For the listing that follows, give again exactly the lines from the one with "Join (768, 1307)" to the one with "MEMBER LOGIN (859, 19)", including both.
#### Material supplied
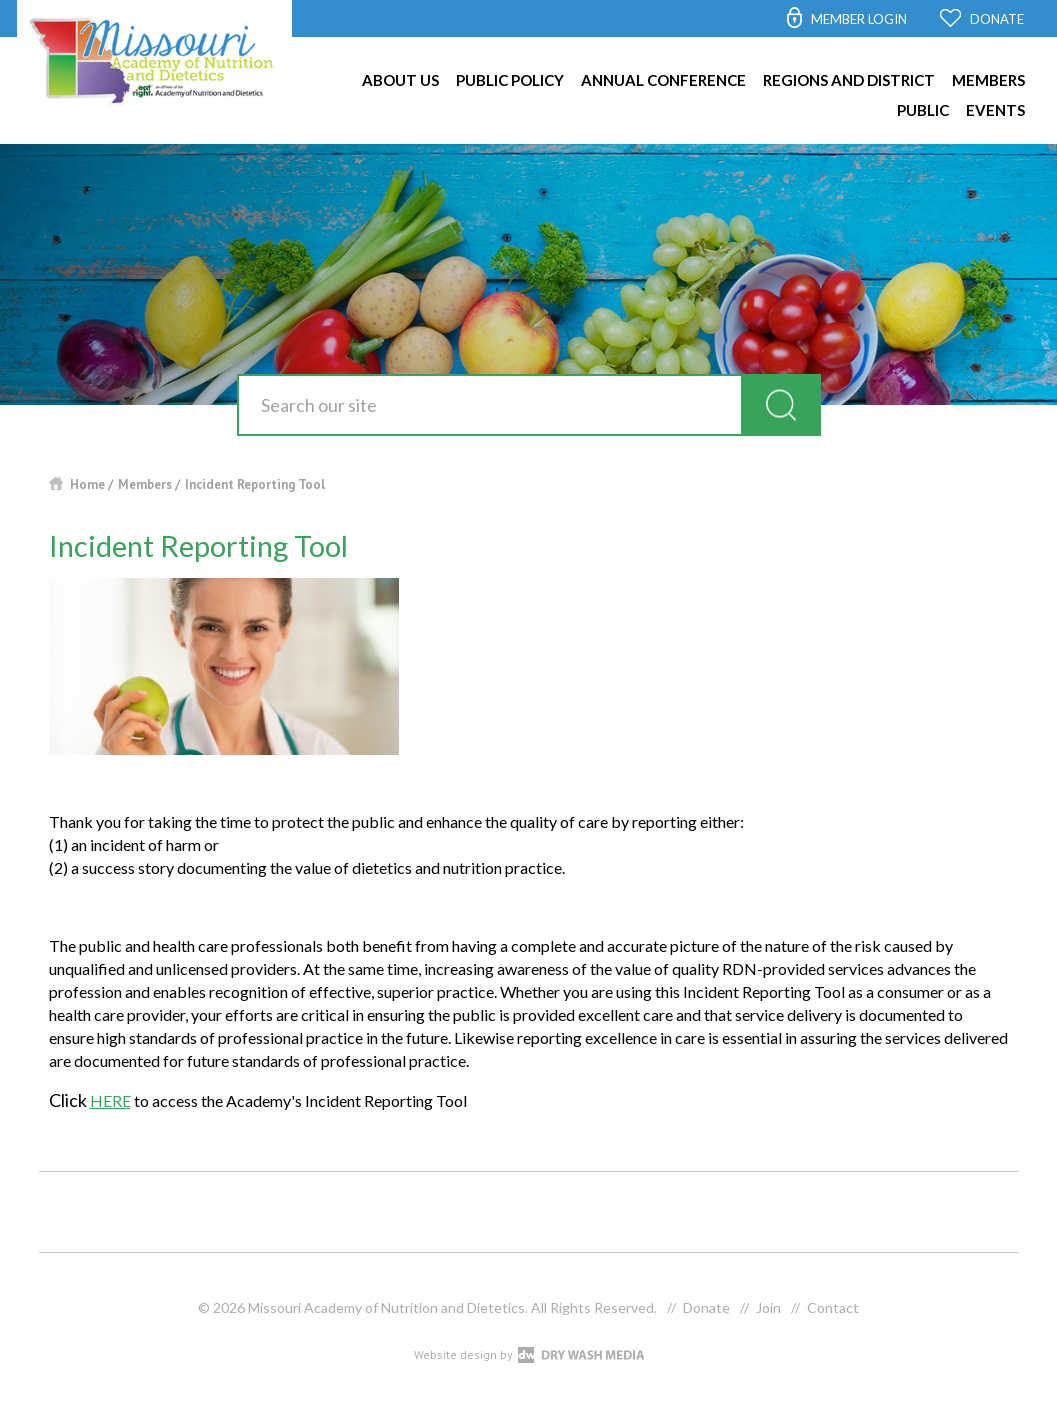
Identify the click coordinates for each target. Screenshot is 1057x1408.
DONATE (997, 19)
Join (768, 1307)
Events (995, 110)
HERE (110, 1100)
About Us (400, 80)
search (781, 405)
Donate (706, 1307)
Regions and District (849, 80)
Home (87, 484)
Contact (833, 1307)
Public (923, 110)
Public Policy (510, 80)
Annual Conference (663, 80)
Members (988, 80)
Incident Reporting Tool (255, 484)
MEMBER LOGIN (859, 19)
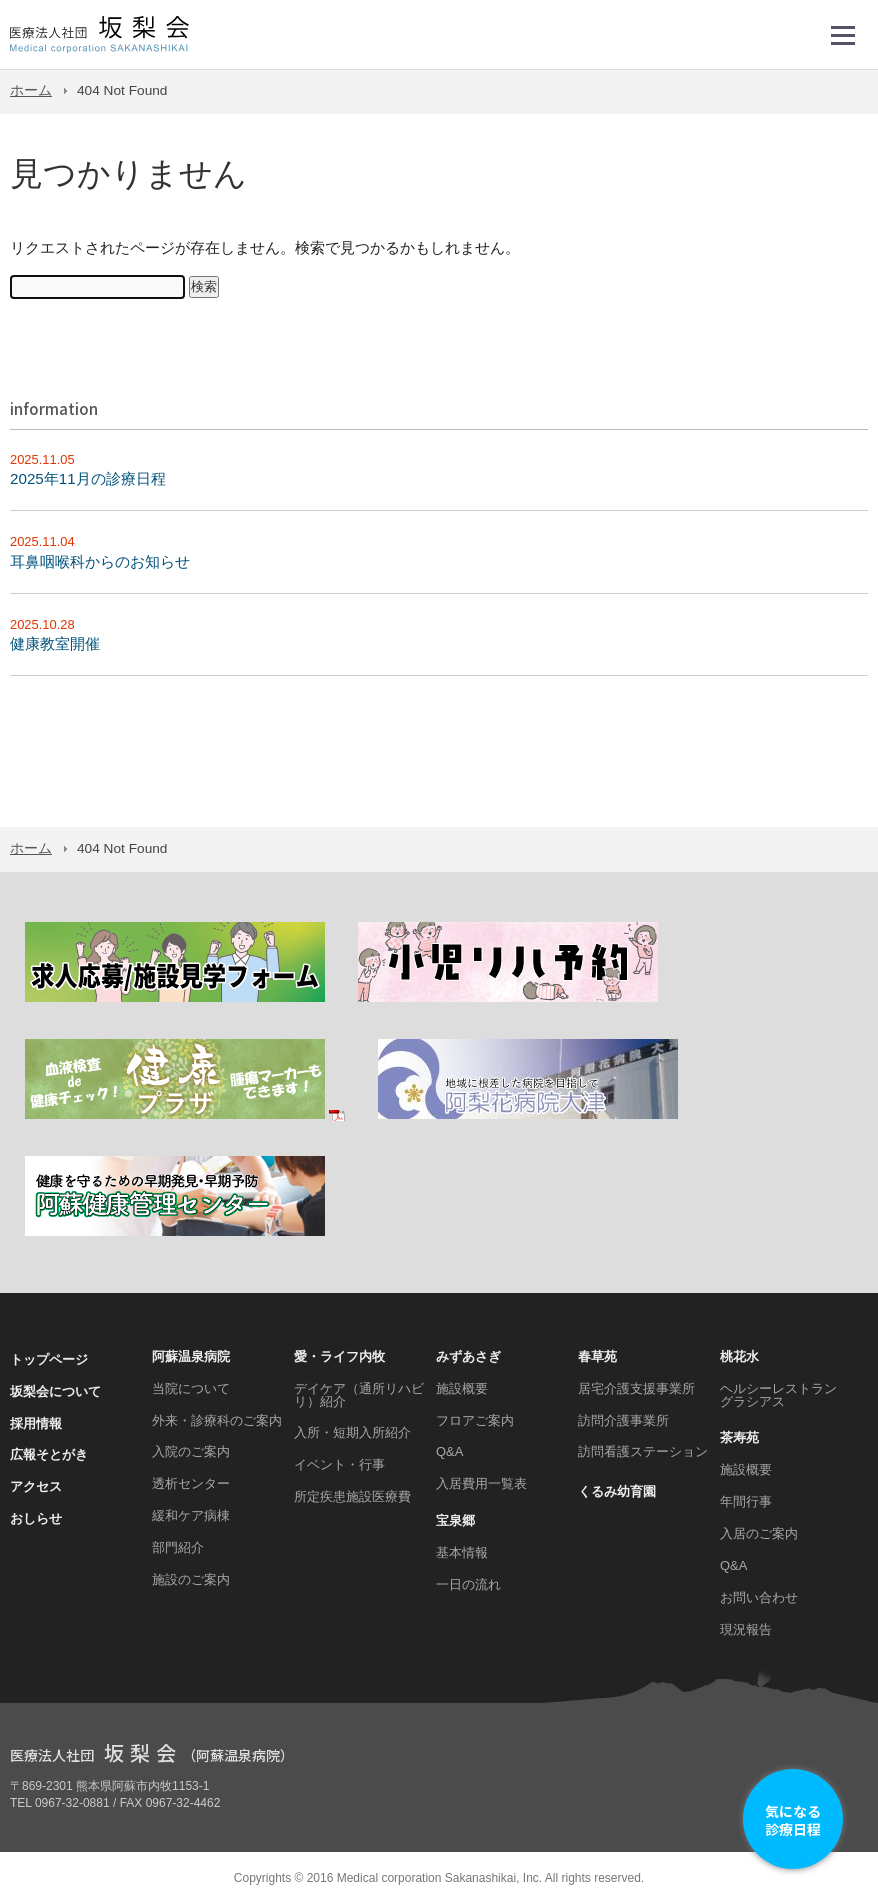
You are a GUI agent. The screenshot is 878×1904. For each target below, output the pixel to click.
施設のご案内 (191, 1579)
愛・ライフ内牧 (339, 1356)
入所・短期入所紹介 (352, 1432)
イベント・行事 (339, 1464)
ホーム (31, 90)
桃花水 (739, 1356)
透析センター (191, 1483)
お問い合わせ (759, 1597)
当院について (191, 1388)
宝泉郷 (455, 1520)
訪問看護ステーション (643, 1451)
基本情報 (462, 1552)
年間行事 (746, 1501)
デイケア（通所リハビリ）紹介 (359, 1395)
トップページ (49, 1359)
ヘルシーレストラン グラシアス (778, 1395)
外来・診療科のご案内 (217, 1420)
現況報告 (746, 1629)
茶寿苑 (739, 1437)
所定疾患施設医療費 (352, 1496)
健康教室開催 (55, 643)
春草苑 (597, 1356)
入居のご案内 (759, 1533)
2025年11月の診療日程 (88, 478)
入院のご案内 (191, 1451)
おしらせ (36, 1518)
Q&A (449, 1451)
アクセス (36, 1486)
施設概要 (462, 1388)
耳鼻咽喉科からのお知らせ (100, 561)
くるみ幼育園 (617, 1491)
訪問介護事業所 (623, 1420)
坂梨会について (55, 1391)
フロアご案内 (475, 1420)
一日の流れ (468, 1584)
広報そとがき (49, 1454)
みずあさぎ (468, 1356)
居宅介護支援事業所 (636, 1388)
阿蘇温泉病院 (191, 1356)
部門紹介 (178, 1547)
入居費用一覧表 (481, 1483)
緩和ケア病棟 (191, 1515)
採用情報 (36, 1423)
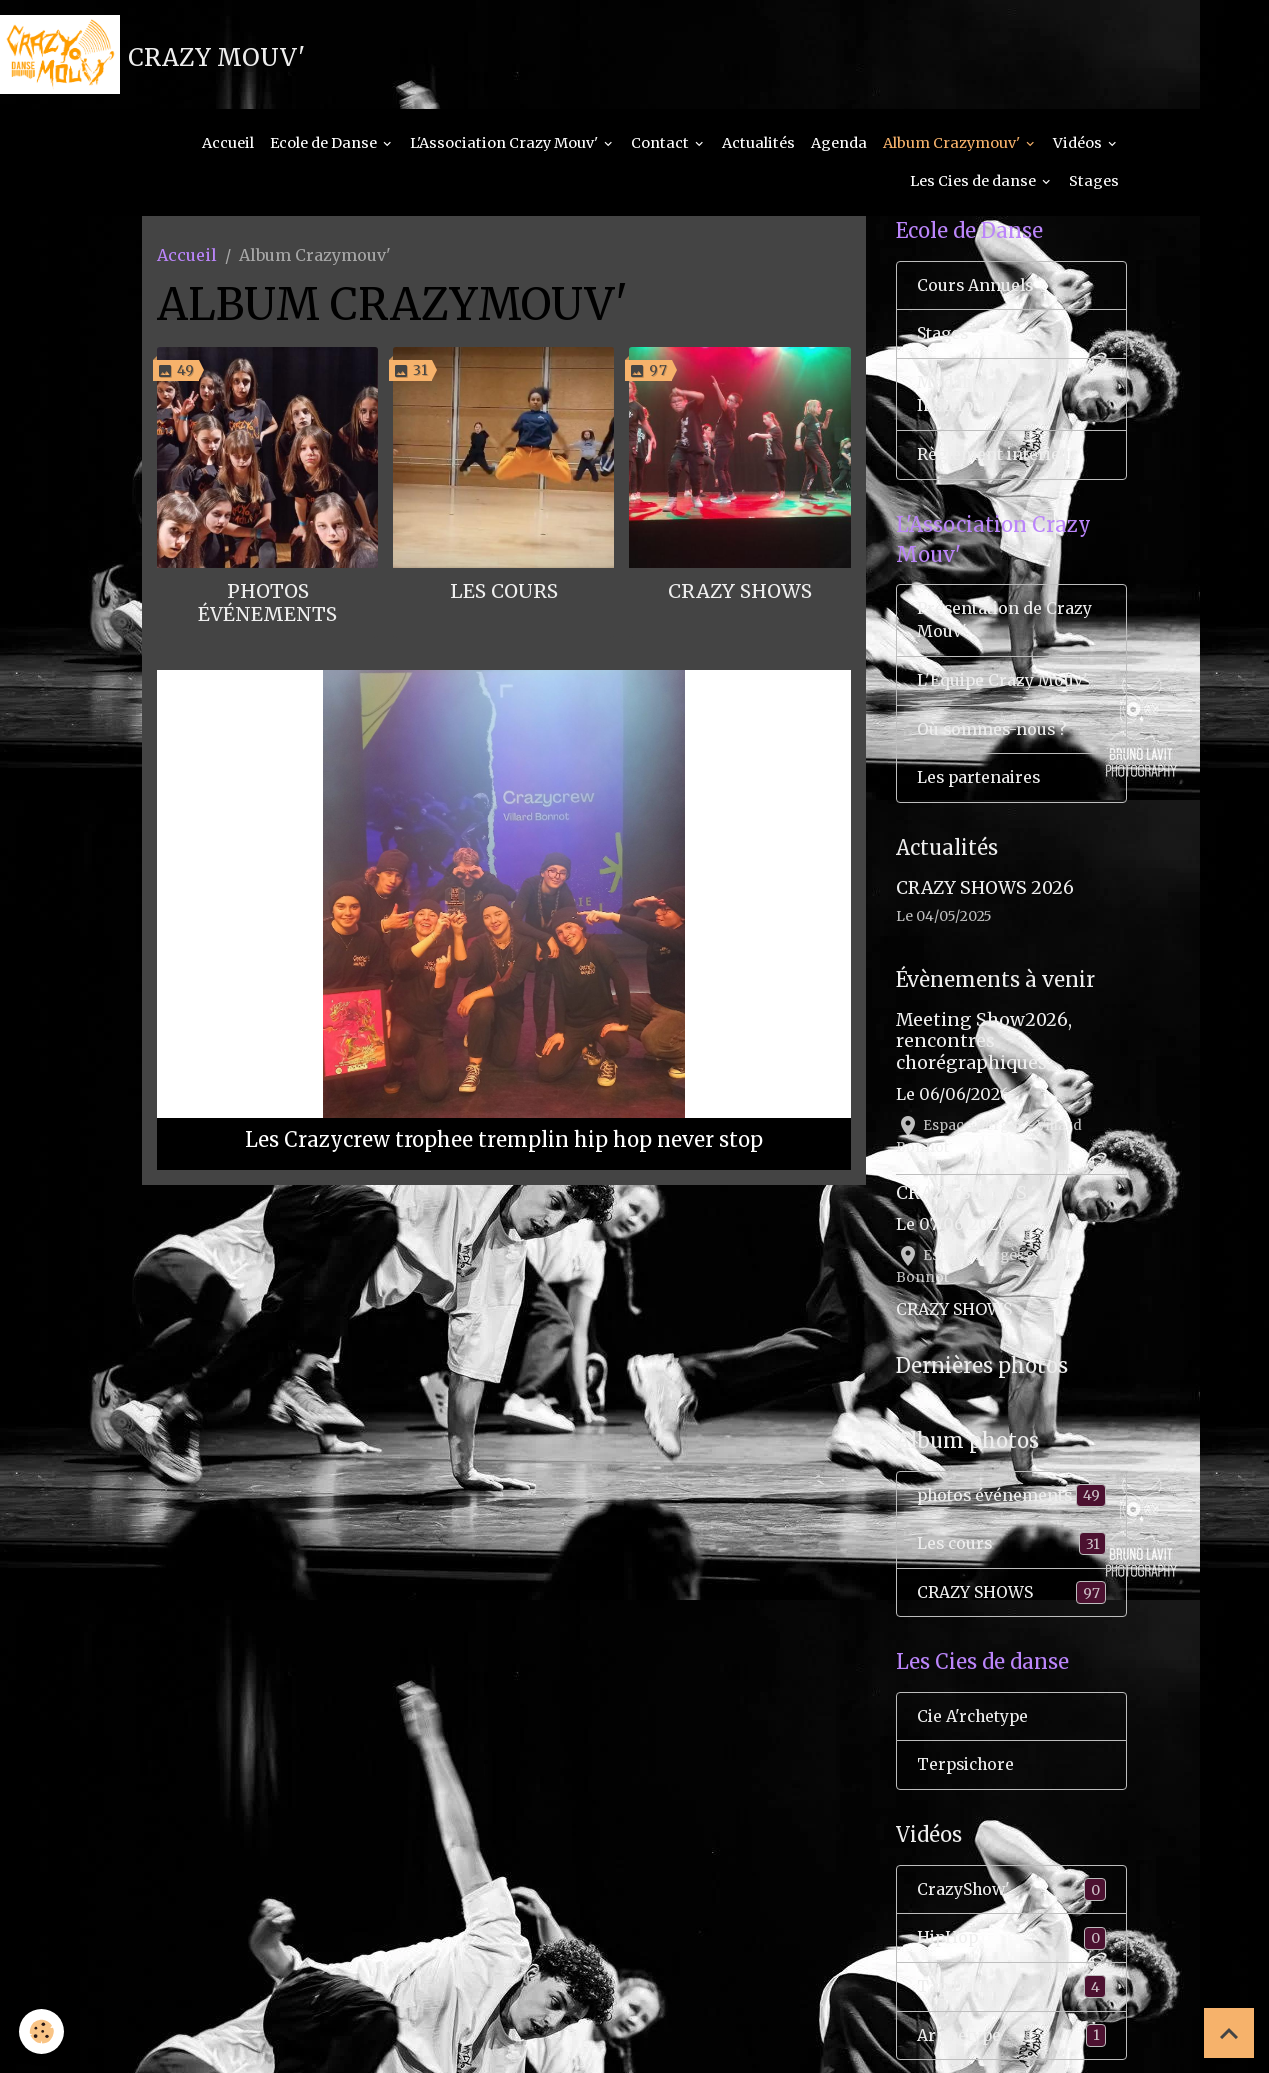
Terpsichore (968, 1776)
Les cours (504, 594)
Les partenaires (980, 786)
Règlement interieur (999, 460)
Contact (661, 146)
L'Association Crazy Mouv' (505, 146)
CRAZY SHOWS (740, 594)
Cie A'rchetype (974, 1727)
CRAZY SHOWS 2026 (985, 896)
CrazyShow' (1011, 1900)
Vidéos (1079, 146)
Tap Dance (1011, 1998)
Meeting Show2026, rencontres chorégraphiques (984, 1050)
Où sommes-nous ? (993, 737)
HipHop (1011, 1949)
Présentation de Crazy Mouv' (1005, 627)
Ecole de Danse (325, 146)
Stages (1094, 184)
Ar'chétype (1011, 2047)
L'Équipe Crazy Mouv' (1003, 688)
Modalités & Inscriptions (968, 399)
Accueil (228, 146)
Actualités (758, 146)
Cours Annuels (976, 289)
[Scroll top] (1229, 2033)
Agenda (839, 146)
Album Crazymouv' (953, 146)
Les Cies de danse (974, 184)
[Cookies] (42, 2031)
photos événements (267, 605)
########
Answer for this exercise:
Join (768, 1307)
Events (995, 110)
HERE (110, 1100)
About Us (400, 80)
search (781, 405)
Donate (706, 1307)
Regions and District (849, 80)
Home (87, 484)
Contact (833, 1307)
Public (923, 110)
Public Policy (510, 80)
Annual Conference (663, 80)
Members (988, 80)
Incident Reporting Tool (255, 484)
MEMBER LOGIN (859, 19)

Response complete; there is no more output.